Die AfD wird immer radikaler – und immer erfolgreicher. Der Buchautor Hendrik Cremer sagt im E&W-Interview, das liege auch an einer zu vorsichtigen Thematisierung der Partei in der Bildung und in den Medien.

„Die AfD orientiert sich in Zielen und Methoden am Nationalsozialismus.“ (Hendrik Cremer ist wissenschaftlicher Mitarbeiter am Institut für Menschenrechte in Berlin. / Foto: DIMR/A. Illing)
  • E&W: Herr Cremer, nach der Brandenburg-Wahl herrschte bei manchen Menschen fast schon Erleichterung, weil die SPD stärkste Partei wurde. Mit 30-Prozent-Ergebnissen für die AfD scheint man sich allmählich zu arrangieren ...?

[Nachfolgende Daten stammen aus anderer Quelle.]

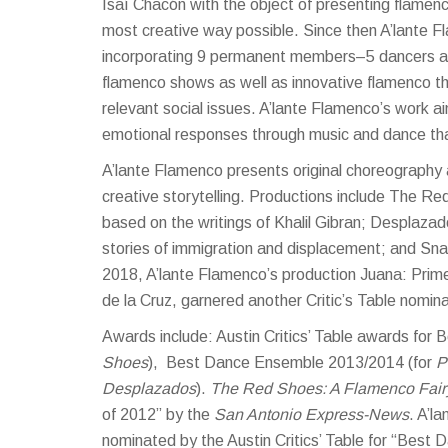
Isaí Chacón with the object of presenting flamenc
most creative way possible. Since then A’lante F
incorporating 9 permanent members–5 dancers an
flamenco shows as well as innovative flamenco t
relevant social issues. A’lante Flamenco’s work ai
emotional responses through music and dance that 
A’lante Flamenco presents original choreography 
creative storytelling. Productions include The R
based on the writings of Khalil Gibran; Desplaza
stories of immigration and displacement; and Sna
2018, A’lante Flamenco’s production Juana: Prime
de la Cruz, garnered another Critic’s Table nomi
Awards include: Austin Critics’ Table awards for
Shoes
), Best Dance Ensemble 2013/2014 (for
P
Desplazados
).
The Red Shoes: A Flamenco Fair
of 2012” by the
San Antonio Express-News
. A’l
nominated by the Austin Critics’ Table for “Best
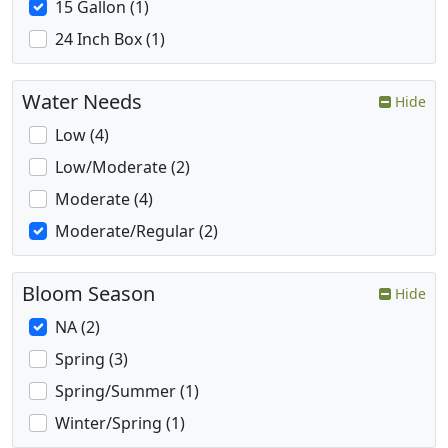
15 Gallon (1)
24 Inch Box (1)
Water Needs
Hide
Low (4)
Low/Moderate (2)
Moderate (4)
Moderate/Regular (2)
Bloom Season
Hide
NA (2)
Spring (3)
Spring/Summer (1)
Winter/Spring (1)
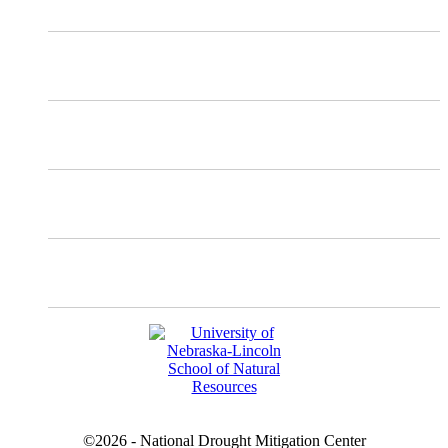
Mastodon
Instagram
Facebook
YouTube
©2026 - National Drought Mitigation Center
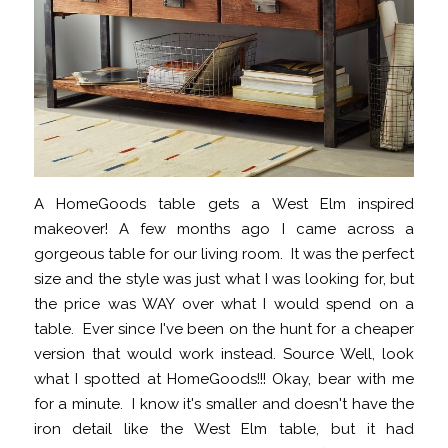
A HomeGoods table gets a West Elm inspired
makeover! A few months ago I came across a
gorgeous table for our living room. It was the perfect
size and the style was just what I was looking for, but
the price was WAY over what I would spend on a
table. Ever since I've been on the hunt for a cheaper
version that would work instead. Source Well, look
what I spotted at HomeGoods!!! Okay, bear with me
for a minute. I know it's smaller and doesn't have the
iron detail like the West Elm table, but it had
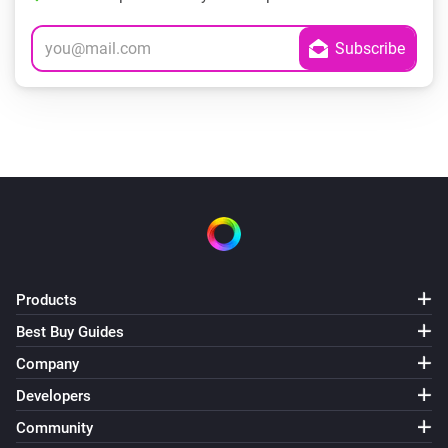
Products
Best Buy Guides
Company
Developers
Community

Hendrik Cremer: Es wäre fatal, wenn wir uns daran gewöhnen, dass die Ergebnisse dieser Partei immer besser werden, obwohl sie sich stetig radikalisiert hat.

  • E&W: In Brandenburg, Thüringen und Sachsen war die AfD bei den Menschen, die jünger als 25 Jahre sind, die mit Abstand stärkste Partei. Was tun?

Cremer: Die AfD muss in den Schulen stärker als rechtsextreme Partei thematisiert werden. Ich habe aber den Eindruck, dass bei den Lehrkräften wegen des Neutralitätsgebots, mit dem die AfD argumentiert, eine große Unsicherheit herrscht. Dabei müssen Lehrerinnen und Lehrer nicht neutral sein. Das Grundgesetz und die Landesschulgesetze verpflichten sie, sich aktiv für die freiheitliche rechtsstaatliche Demokratie einzusetzen. Sie sollen sich sachlich und fundiert mit Parteien beschäftigen. Aus dem Bildungsauftrag ergibt sich, dass verfassungsfeindliche Parteien als solche zu thematisieren sind. Das geht in vielen Fächern. Über die AfD aufzuklären, ist keine Aufgabe, die allein einzelnen Lehrkräften obliegt, sondern eine Herausforderung für das ganze System Schule. Schulleitungen, Schulämter und Bildungsministerien müssen Lehrkräfte zudem schützen, wenn diese von der AfD und deren Umfeld bedroht werden.

  • E&W: Social Media und mangelndes Wissen treiben die Jugendlichen also nach rechts?

Cremer: Klar ist: Die AfD agiert massiv auf Social Media. Insbesondere auf TikTok zielt sie darauf ab, junge Menschen für ihre Zwecke zu instrumentalisieren. Dies untermauert die Dringlichkeit, dass Schulen reagieren und thematisieren, welche Absichten und Ziele die AfD tatsächlich verfolgt.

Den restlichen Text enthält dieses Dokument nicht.